这一步需要用到HttpClient,下载到的压缩文件里有多个Lib,我们只需要使用到其中的 httpcore-4.4.9.jar、 httpclient-4.5.5.jar、 commons-logging-1.2.jar。
这时候需要知道正方教务系统验证码的链接,一般都是正方教务系统链接后面加上/CheckCode.aspx就是验证码的获取路径。
通过MySetting类可以方便的更改核心的参数。这里稍微说明下,建议先获取100张验证码照片,之后按照教程的过程进行;之后再获取500张验证码照片,再按照教程的过程进行一遍;最后获取1000张验证码照片,再进行一遍。这样借助循序渐进的过程,可以减少人力的付出,减少操作过程的人为错误,最后也可拥有丰富的字模。

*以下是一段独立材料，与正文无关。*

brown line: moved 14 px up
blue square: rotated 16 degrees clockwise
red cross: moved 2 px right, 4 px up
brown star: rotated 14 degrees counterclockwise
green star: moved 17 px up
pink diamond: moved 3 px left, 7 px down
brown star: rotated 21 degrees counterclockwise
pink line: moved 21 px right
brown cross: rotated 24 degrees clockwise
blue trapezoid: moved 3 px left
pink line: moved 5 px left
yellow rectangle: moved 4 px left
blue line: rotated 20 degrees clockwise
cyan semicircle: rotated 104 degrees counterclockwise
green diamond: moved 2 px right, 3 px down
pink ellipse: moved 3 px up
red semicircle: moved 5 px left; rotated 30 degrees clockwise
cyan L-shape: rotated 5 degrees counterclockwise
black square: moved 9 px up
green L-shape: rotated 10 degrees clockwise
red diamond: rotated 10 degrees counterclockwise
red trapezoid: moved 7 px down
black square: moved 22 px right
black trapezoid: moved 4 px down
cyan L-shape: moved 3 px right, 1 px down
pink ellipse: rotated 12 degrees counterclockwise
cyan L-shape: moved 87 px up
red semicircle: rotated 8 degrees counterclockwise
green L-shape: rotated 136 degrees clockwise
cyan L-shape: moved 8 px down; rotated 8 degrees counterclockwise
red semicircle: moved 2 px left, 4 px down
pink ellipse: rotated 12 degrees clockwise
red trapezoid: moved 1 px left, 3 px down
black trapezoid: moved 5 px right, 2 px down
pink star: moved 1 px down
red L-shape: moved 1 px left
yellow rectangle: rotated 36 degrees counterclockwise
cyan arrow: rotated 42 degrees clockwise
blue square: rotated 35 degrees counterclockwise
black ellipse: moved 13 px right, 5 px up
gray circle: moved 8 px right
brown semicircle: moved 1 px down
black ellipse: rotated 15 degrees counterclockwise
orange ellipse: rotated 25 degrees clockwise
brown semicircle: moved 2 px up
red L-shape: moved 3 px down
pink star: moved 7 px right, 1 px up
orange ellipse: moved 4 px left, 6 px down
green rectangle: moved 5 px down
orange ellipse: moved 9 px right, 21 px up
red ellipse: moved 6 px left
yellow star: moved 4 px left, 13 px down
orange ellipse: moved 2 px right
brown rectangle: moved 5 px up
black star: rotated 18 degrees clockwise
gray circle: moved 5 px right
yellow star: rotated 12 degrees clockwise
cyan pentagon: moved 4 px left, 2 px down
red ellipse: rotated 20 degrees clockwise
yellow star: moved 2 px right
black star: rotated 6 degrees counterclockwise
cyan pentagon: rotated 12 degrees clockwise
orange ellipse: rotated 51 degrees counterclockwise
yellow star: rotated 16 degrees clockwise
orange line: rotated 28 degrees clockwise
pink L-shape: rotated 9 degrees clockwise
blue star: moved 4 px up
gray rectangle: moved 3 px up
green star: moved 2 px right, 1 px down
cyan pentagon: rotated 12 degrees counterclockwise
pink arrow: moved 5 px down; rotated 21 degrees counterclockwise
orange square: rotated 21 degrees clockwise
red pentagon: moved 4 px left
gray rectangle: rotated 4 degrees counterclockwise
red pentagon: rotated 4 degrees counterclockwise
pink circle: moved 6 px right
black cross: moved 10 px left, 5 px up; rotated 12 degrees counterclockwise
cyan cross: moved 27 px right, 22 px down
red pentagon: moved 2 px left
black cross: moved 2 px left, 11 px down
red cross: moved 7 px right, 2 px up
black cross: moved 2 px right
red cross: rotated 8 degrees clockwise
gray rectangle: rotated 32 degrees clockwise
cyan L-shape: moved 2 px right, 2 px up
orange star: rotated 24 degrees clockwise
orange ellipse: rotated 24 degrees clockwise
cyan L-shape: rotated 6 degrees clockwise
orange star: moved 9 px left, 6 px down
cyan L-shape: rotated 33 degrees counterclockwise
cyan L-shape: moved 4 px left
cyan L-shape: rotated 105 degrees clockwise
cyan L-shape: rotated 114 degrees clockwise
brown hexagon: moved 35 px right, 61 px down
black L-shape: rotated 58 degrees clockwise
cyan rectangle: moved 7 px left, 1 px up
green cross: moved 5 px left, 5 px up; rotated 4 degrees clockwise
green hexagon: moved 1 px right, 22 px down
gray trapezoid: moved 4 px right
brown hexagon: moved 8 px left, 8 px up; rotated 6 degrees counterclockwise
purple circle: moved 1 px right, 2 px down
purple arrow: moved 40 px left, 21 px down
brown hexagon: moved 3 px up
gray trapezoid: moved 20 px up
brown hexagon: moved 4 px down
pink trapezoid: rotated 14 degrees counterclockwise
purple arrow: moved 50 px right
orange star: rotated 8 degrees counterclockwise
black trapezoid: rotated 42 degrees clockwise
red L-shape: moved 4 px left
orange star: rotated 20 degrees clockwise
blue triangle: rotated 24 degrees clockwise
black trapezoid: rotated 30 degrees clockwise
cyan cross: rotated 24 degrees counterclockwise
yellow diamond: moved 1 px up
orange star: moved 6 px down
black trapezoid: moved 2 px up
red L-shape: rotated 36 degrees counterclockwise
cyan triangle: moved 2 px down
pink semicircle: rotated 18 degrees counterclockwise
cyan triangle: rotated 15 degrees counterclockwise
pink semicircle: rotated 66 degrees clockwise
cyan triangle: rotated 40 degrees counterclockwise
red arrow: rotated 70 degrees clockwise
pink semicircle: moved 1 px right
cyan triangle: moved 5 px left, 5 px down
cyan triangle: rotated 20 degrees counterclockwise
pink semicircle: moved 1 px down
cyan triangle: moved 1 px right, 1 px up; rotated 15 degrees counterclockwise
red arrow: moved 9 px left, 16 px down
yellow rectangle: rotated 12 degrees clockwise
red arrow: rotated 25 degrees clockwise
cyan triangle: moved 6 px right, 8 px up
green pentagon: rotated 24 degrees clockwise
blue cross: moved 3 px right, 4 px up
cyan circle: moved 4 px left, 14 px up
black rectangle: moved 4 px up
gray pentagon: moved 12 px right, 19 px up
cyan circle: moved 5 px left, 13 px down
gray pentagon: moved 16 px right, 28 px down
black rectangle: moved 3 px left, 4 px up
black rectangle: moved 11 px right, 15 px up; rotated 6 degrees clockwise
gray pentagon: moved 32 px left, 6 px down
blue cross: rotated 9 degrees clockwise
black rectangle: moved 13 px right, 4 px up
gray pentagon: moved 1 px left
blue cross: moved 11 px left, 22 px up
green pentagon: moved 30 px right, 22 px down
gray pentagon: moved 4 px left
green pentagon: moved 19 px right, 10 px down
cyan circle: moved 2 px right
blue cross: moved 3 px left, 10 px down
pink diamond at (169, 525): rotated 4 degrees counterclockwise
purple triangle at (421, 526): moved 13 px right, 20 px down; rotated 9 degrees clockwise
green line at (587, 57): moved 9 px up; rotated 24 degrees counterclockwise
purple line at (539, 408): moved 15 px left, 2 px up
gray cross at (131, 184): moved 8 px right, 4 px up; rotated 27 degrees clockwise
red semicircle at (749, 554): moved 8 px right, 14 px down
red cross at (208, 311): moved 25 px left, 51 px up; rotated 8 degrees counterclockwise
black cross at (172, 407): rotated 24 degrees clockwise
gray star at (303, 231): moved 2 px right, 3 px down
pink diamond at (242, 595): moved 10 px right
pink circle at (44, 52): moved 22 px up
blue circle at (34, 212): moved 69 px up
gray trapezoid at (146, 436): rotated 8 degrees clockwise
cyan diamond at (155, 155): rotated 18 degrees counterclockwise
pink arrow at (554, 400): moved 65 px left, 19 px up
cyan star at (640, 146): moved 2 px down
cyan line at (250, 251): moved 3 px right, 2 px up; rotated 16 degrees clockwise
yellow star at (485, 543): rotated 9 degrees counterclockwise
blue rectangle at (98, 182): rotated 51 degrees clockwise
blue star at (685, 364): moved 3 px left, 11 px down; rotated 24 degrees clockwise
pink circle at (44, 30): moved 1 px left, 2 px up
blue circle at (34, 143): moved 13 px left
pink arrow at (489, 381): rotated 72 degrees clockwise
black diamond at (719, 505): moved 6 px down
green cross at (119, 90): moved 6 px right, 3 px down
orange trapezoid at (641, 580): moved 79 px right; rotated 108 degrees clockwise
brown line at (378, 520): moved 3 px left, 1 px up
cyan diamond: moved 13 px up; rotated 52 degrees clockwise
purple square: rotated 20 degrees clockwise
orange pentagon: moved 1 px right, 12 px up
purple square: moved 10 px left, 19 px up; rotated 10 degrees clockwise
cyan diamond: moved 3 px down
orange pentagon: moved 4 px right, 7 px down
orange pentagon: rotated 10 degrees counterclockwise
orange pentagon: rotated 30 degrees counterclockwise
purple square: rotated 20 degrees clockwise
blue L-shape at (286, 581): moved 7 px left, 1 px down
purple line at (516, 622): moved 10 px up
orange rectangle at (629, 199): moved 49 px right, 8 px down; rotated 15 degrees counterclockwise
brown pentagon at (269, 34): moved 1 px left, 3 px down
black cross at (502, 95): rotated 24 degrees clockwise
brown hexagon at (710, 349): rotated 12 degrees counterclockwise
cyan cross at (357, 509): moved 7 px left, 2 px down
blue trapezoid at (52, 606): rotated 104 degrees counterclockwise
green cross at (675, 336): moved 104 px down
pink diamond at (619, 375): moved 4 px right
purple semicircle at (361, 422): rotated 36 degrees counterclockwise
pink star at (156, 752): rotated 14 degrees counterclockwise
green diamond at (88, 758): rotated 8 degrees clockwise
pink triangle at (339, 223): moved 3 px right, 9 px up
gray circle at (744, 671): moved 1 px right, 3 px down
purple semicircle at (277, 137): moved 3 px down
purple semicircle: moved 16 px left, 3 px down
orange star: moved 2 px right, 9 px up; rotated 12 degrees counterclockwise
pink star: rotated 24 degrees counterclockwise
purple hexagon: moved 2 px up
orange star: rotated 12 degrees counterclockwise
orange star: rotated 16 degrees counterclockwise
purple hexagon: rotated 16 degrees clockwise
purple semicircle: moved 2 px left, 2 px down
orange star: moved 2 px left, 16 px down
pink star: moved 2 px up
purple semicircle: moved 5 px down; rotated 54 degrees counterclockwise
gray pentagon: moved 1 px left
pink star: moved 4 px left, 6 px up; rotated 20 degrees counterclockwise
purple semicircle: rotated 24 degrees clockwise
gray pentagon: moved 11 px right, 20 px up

另外需要额外执行一次,将验证码图片保存至RES\imgTEST中,以备最后进行准确率检测。
package getCode;
public class MySetting {
public static String IMG_1K = "RES\\img1K\\";
// 从正方教务验证码直接获取的验证码GIF格式图片
public static String IMG_TEST = "RES\\imgTEST\\";
// 验证码识别测试集
public static String SECRETCODE_URL = "http://jwxt.domain.edu.cn/CheckCode.aspx";
// 正方教务验证码URL链接
}
package getCode;
import java.io.File;
import java.io.FileOutputStream;
import java.io.IOException;
import org.apache.http.client.methods.CloseableHttpResponse;
import org.apache.http.client.methods.HttpGet;
import org.apache.http.impl.client.CloseableHttpClient;
import org.apache.http.impl.client.HttpClients;
public class getCodeIMG {
public static void main(String[] args) throws IOException {
for (int i = 0; i < 1000; i++) {
String SECRETCODE_URL = MySetting.SECRETCODE_URL;
HttpGet secretCodeGet = new HttpGet(SECRETCODE_URL);
CloseableHttpClient client = HttpClients.createDefault();
CloseableHttpResponse responseSecret = client.execute(secretCodeGet);
FileOutputStream fileOutputStream = new FileOutputStream(new File(MySetting.IMG_1K + "Code" + i + ".gif"));
responseSecret.getEntity().writeTo(fileOutputStream);
fileOutputStream.close();
System.out.println("Code" + i + ".gif");
}
System.out.println("Finish!");
}
}
到这里,我们就很快的获取了100张/500张/1000张的验证码的GIF照片了。
这步应该是可有可无的,由于起初想借助腾讯优图辅助我完成验证码图片的标签添加,因此我先将验证码图片从GIF转换为PNG格式。
package getCode;
public class MySetting {
public static String IMG_1K = "RES\\img1K\\";
// 从正方教务验证码直接获取的验证码GIF格式图片
public static String IMG_PNG_1K = "RES\\imgPNG1K\\";
// PNG格式的验证码图片
public static String IMG_TEST = "RES\\imgTEST\\";
// 验证码识别测试集
public static String IMG_PNG_TEST = "RES\\imgPNGTEST\\";
// PNG格式验证码识别测试集
public static String SECRETCODE_URL = "http://jwxt.domain.edu.cn/CheckCode.aspx";
// 正方教务验证码URL链接
}
package getCode;
import java.io.File;
import java.io.FileOutputStream;
import java.io.IOException;
import java.io.OutputStream;
import javax.imageio.ImageIO;
public class gifToPNG {
public static void main(String[] args) throws IOException {
for (int i = 0; i < 1000; i++) {
OutputStream out = new FileOutputStream(MySetting.IMG_PNG_1K + "Code" + i + ".png");
ImageIO.write(ImageIO.read(new File(MySetting.IMG_1K + "Code" + i + ".gif")), "png", out);
out.close();
System.out.println("Now:" + i);
}
System.out.println("Finish");
}
}
这时已经在RES\imgPNG1K文件下获得了所有PNG格式的文件了。
正方教务系统的验证码总体来看,是比较好进行处理的。四个字符的颜色均为纯蓝色,因此只需要去除背景上的噪点,再进行二值化处理为黑白图片,最后进行分割图片即可得到字模。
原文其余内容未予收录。